Q: When was that meeting?
A: I don’t recall, about a week, week and a half ago.
Q: Did he tell you who negotiated the loan for the duplex?
A: Yes, he did.
Q: Who negotiated the loan?
A: He says he did, along with Randy Wong.
Q: Did he tell you if Gil, his son Gil, Junior was involved in the negotiations?
A: He said that his son had very little to do with the negotiations.
Q: Did he tell you why he negotiated the loan and why Gil, Junior did not participate much?
A: He said because his son was not familiar with business negotiations, but he himself was more familiar with the terminology and negotiating.
Q: What did he say about how Randy Wong got involved?
A: He said that Mr. Wong referred to him.
Q: Did he tell you whether Gil, Junior had known Randy Wong prior?
A: He said Gil, Junior did not know Randy Wong prior.
Q: Did Gil, Junior’s father talk about whether Gil, Junior and his wife would have qualified for the loan for the duplex, based on their children's income, what their income actually was?
A: He said—Mr. Paguio, Senior said that Randy Wong told him that they would not qualify for the loan based on their income.
Q: Okay. What did he tell you was done to get the additional income for the loan?

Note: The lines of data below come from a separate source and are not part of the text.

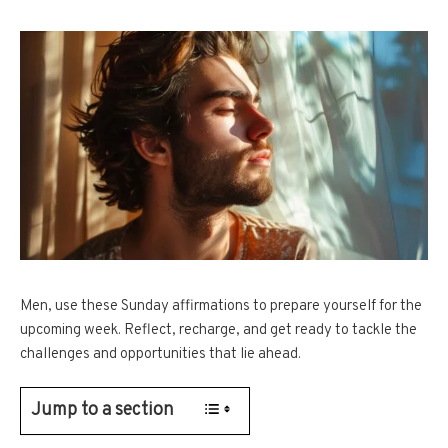
Men, use these Sunday affirmations to prepare yourself for the
upcoming week. Reflect, recharge, and get ready to tackle the
challenges and opportunities that lie ahead.
Jump to a section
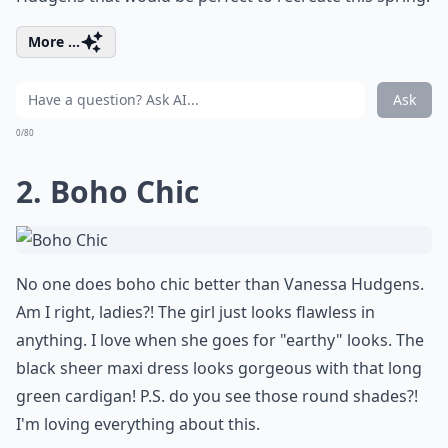
More ...
Ask
0/80
2. Boho Chic
No one does boho chic better than Vanessa Hudgens.
Am I right, ladies?! The girl just looks flawless in
anything. I love when she goes for "earthy" looks. The
black sheer maxi dress looks gorgeous with that long
green cardigan! P.S. do you see those round shades?!
I'm loving everything about this.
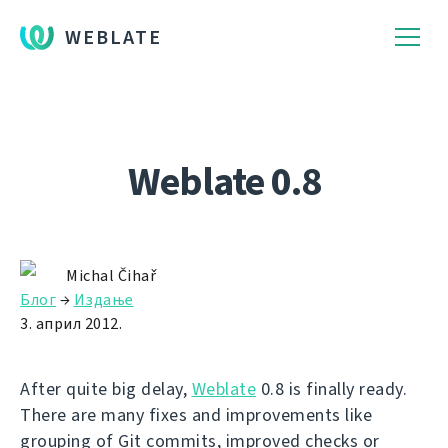
WEBLATE
Weblate 0.8
Michal Čihař
Блог
→
Издање
3. април 2012.
After quite big delay,
Weblate
0.8 is finally ready.
There are many fixes and improvements like
grouping of Git commits, improved checks or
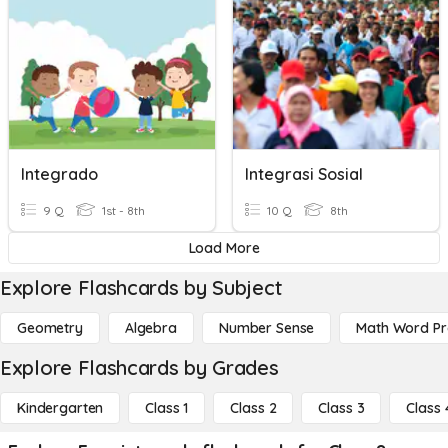
Integrado
Integrasi Sosial
9 Q
1st - 8th
10 Q
8th
Load More
Explore Flashcards by Subject
Geometry
Algebra
Number Sense
Math Word P
Explore Flashcards by Grades
Kindergarten
Class 1
Class 2
Class 3
Class 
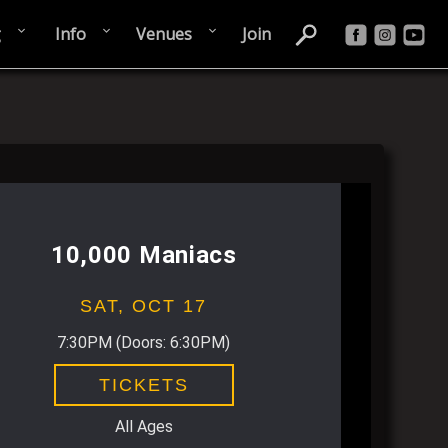
g
Info
Venues
Join
10,000 Maniacs
SAT,
OCT 17
7:30PM
(Doors:
6:30PM
)
TICKETS
All Ages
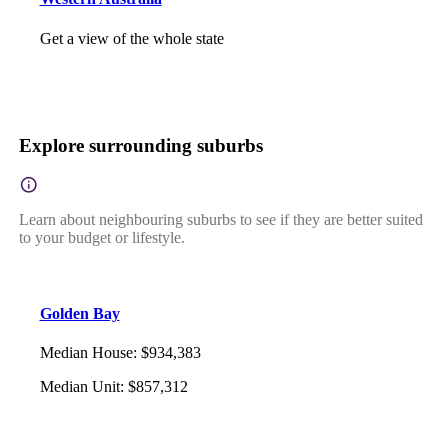
Get a view of the whole state
Explore surrounding suburbs
Learn about neighbouring suburbs to see if they are better suited
to your budget or lifestyle.
Golden Bay
Median House
:
$934,383
Median Unit
:
$857,312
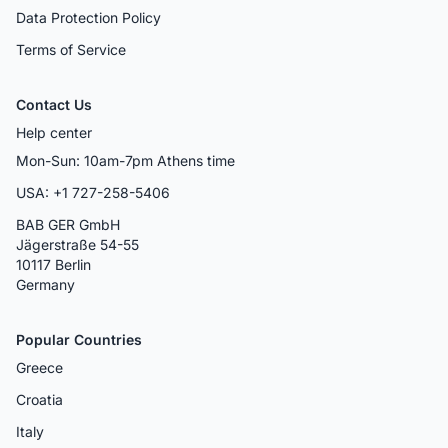
Data Protection Policy
Terms of Service
Contact Us
Help center
Mon-Sun: 10am-7pm Athens time
USA: +1 727-258-5406
BAB GER GmbH
Jägerstraße 54-55
10117 Berlin
Germany
Popular Countries
Greece
Croatia
Italy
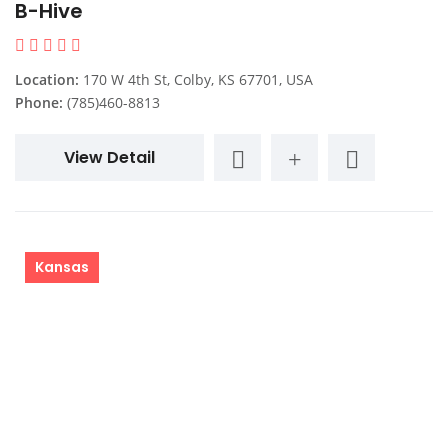
B-Hive
Location:
170 W 4th St, Colby, KS 67701, USA
Phone:
(785)460-8813
View Detail
Kansas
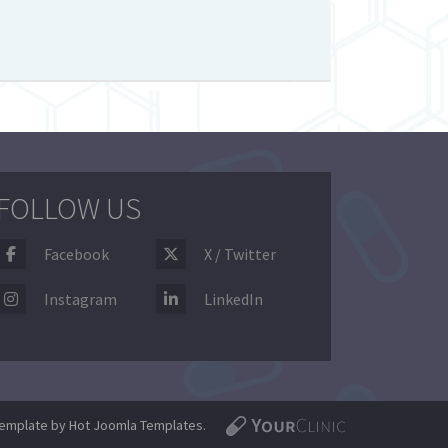
FOLLOW US
Facebook
X / Twitter
Instagram
LinkedIn
emplate by Hot Joomla Templates.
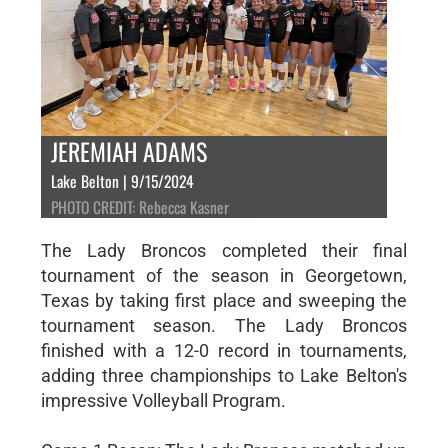
JEREMIAH ADAMS
Lake Belton | 9/15/2024
PHOTO CREDIT: Rebecca Kasner
The Lady Broncos completed their final
tournament of the season in Georgetown,
Texas by taking first place and sweeping the
tournament season. The Lady Broncos
finished with a 12-0 record in tournaments,
adding three championships to Lake Belton's
impressive Volleyball Program.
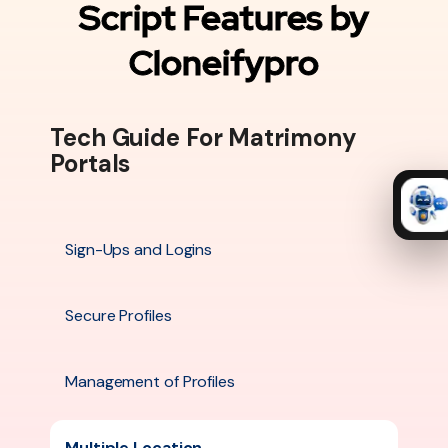
Script Features by
Cloneifypro
Tech Guide For Matrimony
Portals
Sign-Ups and Logins
Secure Profiles
Management of Profiles
Multiple Location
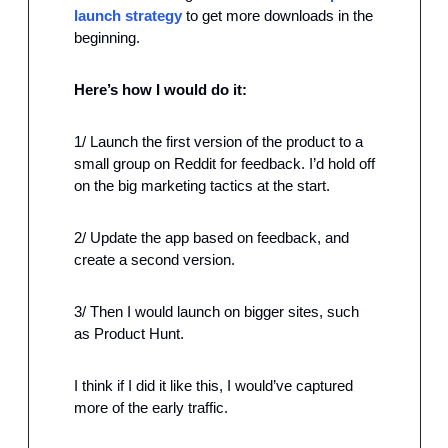
launch strategy
 to get more downloads in the 
beginning.
Here’s how I would do it:
1/ Launch the first version of the product to a 
small group on Reddit for feedback. I’d hold off 
on the big marketing tactics at the start.
2/ Update the app based on feedback, and 
create a second version.
3/ Then I would launch on bigger sites, such 
as Product Hunt.
I think if I did it like this, I would’ve captured 
more of the early traffic.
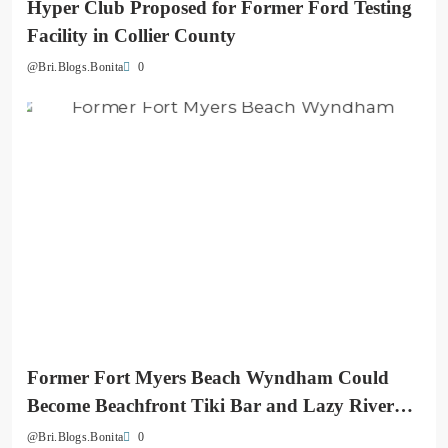
Hyper Club Proposed for Former Ford Testing
Facility in Collier County
0
@Bri.Blogs.Bonita
Former Fort Myers Beach Wyndham Could
Become Beachfront Tiki Bar and Lazy River
Destination
0
@Bri.Blogs.Bonita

A: He said that Randy Wong asked him if he ever gave money to his son, for example, as a gift or any kind of financial support, and Mr. Paguio, Senior said that he did occasionally give them money, and Randy Wong suggested to him that *932he sort of convert that money into a dollar amount.
Q: And how would he convert it into a dollar amount?
A: By claiming — by filling out — by claiming that he paid additional income — or by claiming that he paid income to his son.
Q: Where would that income be from?
A: From his business.
Q: Did Gil, Junior’s father say his son was actually an employee of his business?
A: He specified that his son was not an employee of the business.
Q: Did Gil, Junior have any involvement at all in creating — did he say that Gil, Junior had any involvement in creating these W-2’s for the father’s business?
A: Again he specified that he was the one who was involved with creating the false W-2's. He said his son had nothing to do with that.
Q: Who did?
A: He did. Gil Paguio, Senior, and his accountant, that guy Pascual.
Q: Did Mr. Pascual prepare the tax returns?
A: Yes, I believe that is what he said.
Q: And is he Gil, Junior’s accountant?
A: Not to my knowledge. I don't recall him saying that.
Q: Who did Gil, Junior's father say gave Mr. Pascual the information regarding this employment at GMP Insurance?
A: He said that he spoke to Mr. Pascual, and that Randy Wong spoke to Mr. Pascual, and that Randy Wong spoke to Mr. Pascual on several occasions.
Q: Did Gil, Senior say whether his son had any involvement in the matter of preparing the false returns?
A: Again, he said his son did not.
Q: Now, did Senior also tell you that it was Randy Wong who suggested the creation of the false W-2’s?
A: He did not specify that. He said that he was involved in the creation of the W-2's alone.
Q: Didn't you say that Mr. Pascual was involved as well?
A: Yeah, I think what I meant by that was it was his idea. He never said it was Wong's idea, specifically said that.
Q: But he did tell you that it was Wong's idea to recharacterize gift incomes as work incomes?
A: That's correct.
Q: Did Senior tell you that it was he who had falsified the tax returns?
A: Yes. He said that he was — that he did. He said that he was the one who prepared the false tax returns.
What I mean is that he didn't say that he prepared them, but he said that it was his own doing. Those were his words, that is what I remember him saying, that it was his own doing; that he was responsible for the tax returns.